The match may have been lone overdue but the two legends tried their best to give their best in the match when they finally met in Jeddah Saudi Arabia.
On paper, it was obvious that somebody had to win the first-ever battle between the Undertaker and Goldberg.But until Goldberg finally suffered a chokeslam from which he was unable to rise, it seemed possible, even likely, that the match would simply end in a draw, a referee stoppage or some kind of stalemate-adjacent rule that would rob the WWE Universe of a decisive victor. Though at the very least, such a ruling would have stopped the two men from beating each other beyond the point of no return.
Even with just one week to talk up the match, it was abundantly clear for both Superstars that the first-time-ever clash was matter of pride for the former Monday Night War stalwarts. So, of course, The Deadman was going to sit up after suffering two Spears, kick out of a Jackhammer, and turn back the clock with a textbook Old School to the former Universal Champion. And, likewise, of course Goldberg was going to take The Phenom’s best shots, get in his foe’s face to start the match, wrench his way free of a chokeslam, and continue to fight, despite getting the worst of a missed charge to the corner.

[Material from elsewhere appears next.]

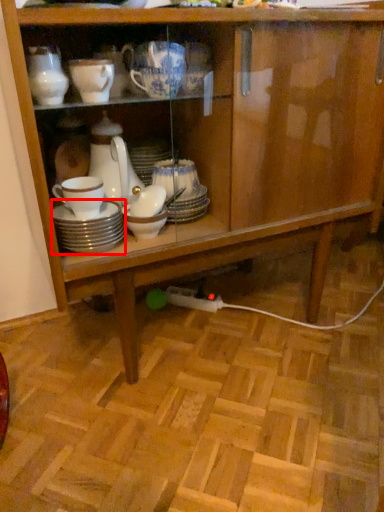 Question: Considering the relative positions of tableware (annotated by the red box) and tableware in the image provided, where is tableware (annotated by the red box) located with respect to the staircase?

Choices:
 (A) right
 (B) left

Answer: (B)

It was, in every sense of the word, a war of attrition, one that would only end when one man made a mistake. Goldberg, perhaps growing somewhat desperate, was the one to do so, attempting a Tombstone Piledriver that he was unable to complete. When Undertaker made it back to his feet, he quickly ensnared his opponent by the throat, drilled him to the mat with a thunderous Chokeslam, and that was that. Another one in the history books, and another lesson painfully learned. Who’s next, who’s last; it doesn’t matter. The bell tolls for them all.